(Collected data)
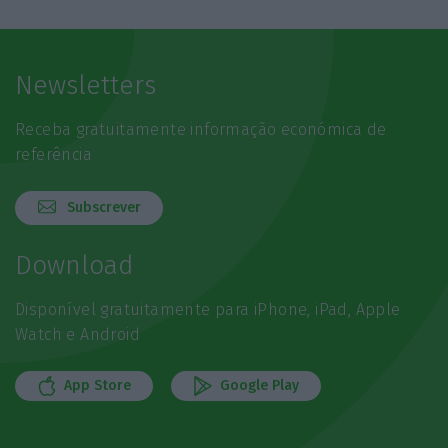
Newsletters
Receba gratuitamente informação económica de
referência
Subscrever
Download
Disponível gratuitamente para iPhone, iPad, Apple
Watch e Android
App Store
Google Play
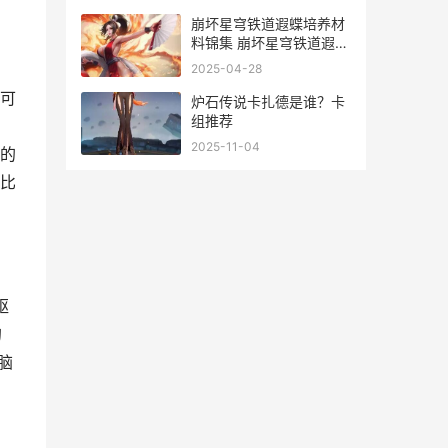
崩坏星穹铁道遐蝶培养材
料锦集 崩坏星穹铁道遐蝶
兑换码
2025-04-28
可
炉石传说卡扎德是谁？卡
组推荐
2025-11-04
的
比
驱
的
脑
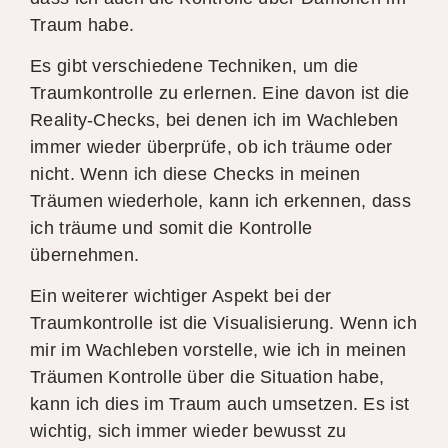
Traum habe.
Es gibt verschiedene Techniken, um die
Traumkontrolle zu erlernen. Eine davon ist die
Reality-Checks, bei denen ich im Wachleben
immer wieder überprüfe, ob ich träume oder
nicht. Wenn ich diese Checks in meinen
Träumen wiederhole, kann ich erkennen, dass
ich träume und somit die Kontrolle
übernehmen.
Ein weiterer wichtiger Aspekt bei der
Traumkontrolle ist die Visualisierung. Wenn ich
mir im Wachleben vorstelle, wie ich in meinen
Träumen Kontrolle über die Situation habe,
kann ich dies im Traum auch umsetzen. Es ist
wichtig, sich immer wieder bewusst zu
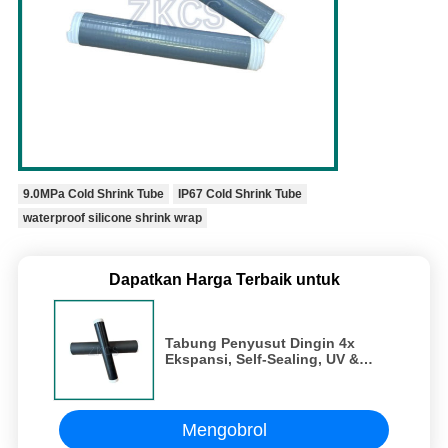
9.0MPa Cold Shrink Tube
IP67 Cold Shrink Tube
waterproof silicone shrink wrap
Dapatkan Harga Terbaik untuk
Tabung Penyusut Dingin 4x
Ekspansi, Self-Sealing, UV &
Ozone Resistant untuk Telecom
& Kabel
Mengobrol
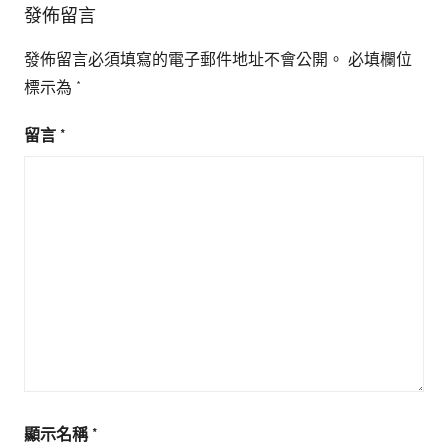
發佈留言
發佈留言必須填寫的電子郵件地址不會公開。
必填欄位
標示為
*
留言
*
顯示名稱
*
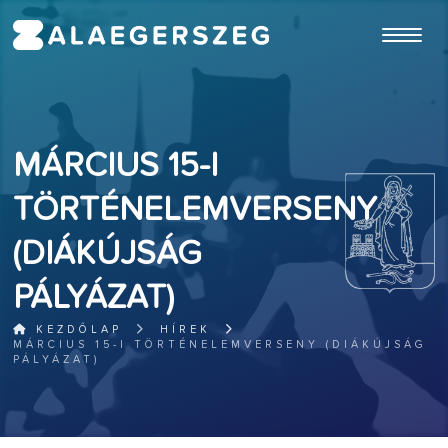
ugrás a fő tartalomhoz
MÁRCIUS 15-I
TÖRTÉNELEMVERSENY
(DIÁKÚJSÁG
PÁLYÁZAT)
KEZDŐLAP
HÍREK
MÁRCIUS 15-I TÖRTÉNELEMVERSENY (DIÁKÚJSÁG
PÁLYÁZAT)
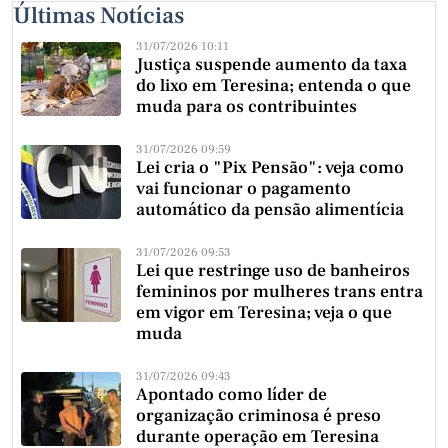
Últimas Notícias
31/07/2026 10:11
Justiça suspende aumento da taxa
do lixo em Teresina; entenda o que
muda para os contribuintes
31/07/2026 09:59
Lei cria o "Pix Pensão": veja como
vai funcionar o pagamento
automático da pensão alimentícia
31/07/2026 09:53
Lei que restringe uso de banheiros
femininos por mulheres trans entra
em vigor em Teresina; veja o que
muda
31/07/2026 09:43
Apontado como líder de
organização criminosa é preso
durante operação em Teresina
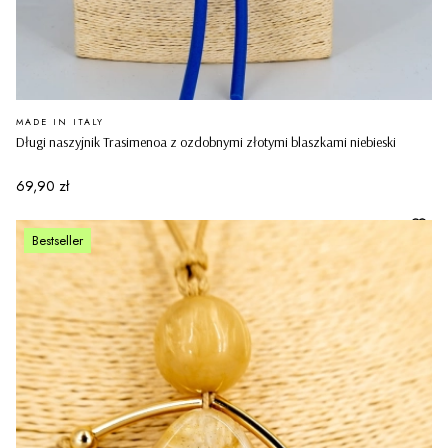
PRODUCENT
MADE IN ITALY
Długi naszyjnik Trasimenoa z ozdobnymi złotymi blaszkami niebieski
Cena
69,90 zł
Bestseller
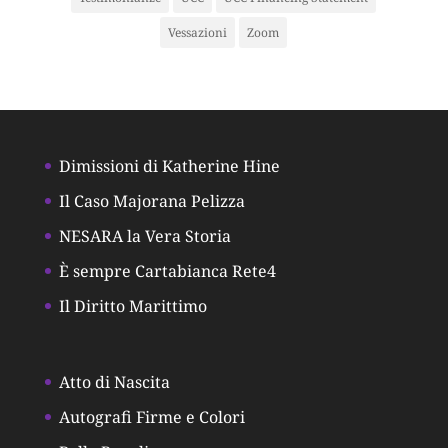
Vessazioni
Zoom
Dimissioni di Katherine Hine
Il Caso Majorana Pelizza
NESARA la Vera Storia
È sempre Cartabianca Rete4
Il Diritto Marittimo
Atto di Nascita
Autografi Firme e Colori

==

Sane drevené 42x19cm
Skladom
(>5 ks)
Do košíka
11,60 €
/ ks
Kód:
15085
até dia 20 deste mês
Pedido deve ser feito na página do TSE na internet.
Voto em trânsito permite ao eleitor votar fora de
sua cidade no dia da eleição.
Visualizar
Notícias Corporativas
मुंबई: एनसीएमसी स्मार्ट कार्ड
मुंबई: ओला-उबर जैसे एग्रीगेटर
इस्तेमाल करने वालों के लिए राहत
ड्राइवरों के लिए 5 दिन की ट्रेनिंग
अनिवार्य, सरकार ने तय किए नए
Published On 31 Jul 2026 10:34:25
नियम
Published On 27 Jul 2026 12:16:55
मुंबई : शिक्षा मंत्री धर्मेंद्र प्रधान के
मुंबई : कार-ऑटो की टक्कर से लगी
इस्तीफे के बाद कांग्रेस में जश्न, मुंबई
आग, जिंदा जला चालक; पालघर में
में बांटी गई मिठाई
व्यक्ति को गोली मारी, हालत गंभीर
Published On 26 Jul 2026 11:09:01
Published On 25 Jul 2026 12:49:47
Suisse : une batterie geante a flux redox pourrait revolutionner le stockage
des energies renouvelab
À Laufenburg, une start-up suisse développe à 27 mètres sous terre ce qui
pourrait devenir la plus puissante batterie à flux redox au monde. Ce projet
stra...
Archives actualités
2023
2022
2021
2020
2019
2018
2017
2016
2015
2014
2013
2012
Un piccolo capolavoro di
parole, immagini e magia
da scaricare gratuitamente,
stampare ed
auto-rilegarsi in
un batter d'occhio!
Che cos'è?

PROBLEM DESCRIPTION: Look through the records above and please copy every line in which the string "Traumkontrolle" occurs.

SOLUTION:
Traumkontrolle zu erlernen. Eine davon ist die
Traumkontrolle ist die Visualisierung. Wenn ich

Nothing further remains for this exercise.